How many lines in the records below contain the word "Odporúčané"? Give only the number.
-------------------------
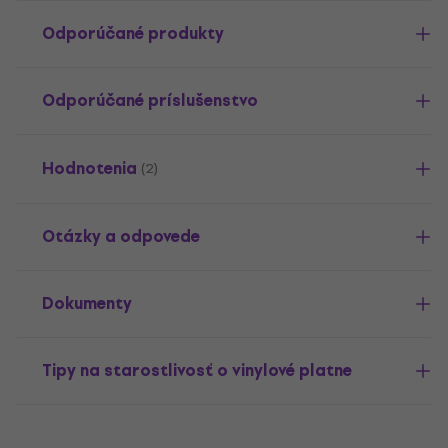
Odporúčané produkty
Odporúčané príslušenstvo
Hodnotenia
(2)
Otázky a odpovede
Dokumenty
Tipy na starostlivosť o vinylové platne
-------------------------
-- Task answer --
2